Problem details :: While reading through the material below, copy each line that holds the word "مانیتورینگ".

Data extract ::

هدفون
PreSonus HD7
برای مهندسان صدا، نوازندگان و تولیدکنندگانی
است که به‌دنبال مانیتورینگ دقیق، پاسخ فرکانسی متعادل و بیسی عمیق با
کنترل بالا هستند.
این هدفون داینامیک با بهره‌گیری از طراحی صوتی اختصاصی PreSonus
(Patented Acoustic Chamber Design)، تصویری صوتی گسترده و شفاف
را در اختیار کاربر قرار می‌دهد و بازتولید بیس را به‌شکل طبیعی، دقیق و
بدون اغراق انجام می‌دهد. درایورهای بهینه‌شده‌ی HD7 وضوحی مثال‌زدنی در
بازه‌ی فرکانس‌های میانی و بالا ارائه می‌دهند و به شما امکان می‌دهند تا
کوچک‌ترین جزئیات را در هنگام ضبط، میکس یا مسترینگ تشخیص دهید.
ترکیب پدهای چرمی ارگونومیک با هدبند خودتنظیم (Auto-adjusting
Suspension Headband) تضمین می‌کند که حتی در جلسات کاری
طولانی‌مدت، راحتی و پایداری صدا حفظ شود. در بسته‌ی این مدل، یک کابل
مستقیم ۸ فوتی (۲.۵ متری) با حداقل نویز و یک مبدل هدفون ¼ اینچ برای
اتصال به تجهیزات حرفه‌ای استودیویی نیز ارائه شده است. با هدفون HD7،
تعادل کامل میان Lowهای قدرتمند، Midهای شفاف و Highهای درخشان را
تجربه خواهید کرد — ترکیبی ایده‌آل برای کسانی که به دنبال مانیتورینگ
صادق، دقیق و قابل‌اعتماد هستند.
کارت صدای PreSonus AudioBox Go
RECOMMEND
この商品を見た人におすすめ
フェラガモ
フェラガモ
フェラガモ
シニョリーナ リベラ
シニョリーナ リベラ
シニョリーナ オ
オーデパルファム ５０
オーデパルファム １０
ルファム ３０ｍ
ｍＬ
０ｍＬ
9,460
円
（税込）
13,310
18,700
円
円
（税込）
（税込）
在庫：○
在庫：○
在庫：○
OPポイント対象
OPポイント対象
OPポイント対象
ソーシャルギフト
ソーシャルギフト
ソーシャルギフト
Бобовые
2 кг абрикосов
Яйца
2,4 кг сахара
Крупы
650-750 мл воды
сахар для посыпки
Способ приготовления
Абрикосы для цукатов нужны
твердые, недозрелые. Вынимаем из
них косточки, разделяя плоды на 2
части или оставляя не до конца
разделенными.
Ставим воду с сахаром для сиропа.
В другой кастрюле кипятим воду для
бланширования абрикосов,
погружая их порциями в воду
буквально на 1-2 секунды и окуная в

* * *

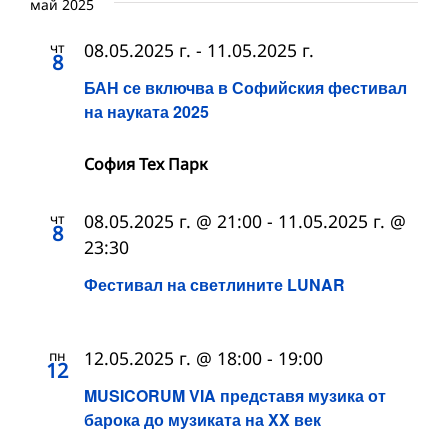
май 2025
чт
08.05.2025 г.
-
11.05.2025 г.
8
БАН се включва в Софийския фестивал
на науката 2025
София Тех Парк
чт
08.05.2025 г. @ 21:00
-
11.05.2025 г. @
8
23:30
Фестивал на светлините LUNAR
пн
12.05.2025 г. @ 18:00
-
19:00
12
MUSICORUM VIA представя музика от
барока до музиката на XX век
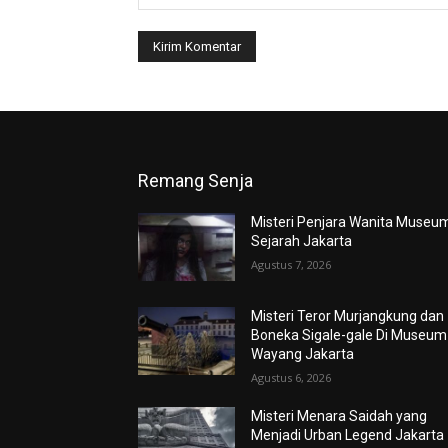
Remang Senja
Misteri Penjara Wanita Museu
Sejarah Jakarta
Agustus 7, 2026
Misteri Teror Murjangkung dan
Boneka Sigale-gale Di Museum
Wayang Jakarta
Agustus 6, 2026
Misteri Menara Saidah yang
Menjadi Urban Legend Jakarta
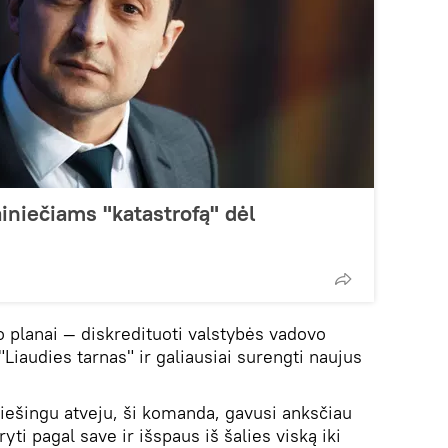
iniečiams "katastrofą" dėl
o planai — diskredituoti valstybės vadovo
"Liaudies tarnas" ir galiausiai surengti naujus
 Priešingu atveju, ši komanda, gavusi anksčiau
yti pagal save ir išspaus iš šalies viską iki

Your response ::
است که به‌دنبال مانیتورینگ دقیق، پاسخ فرکانسی متعادل و بیسی عمیق با
تجربه خواهید کرد — ترکیبی ایده‌آل برای کسانی که به دنبال مانیتورینگ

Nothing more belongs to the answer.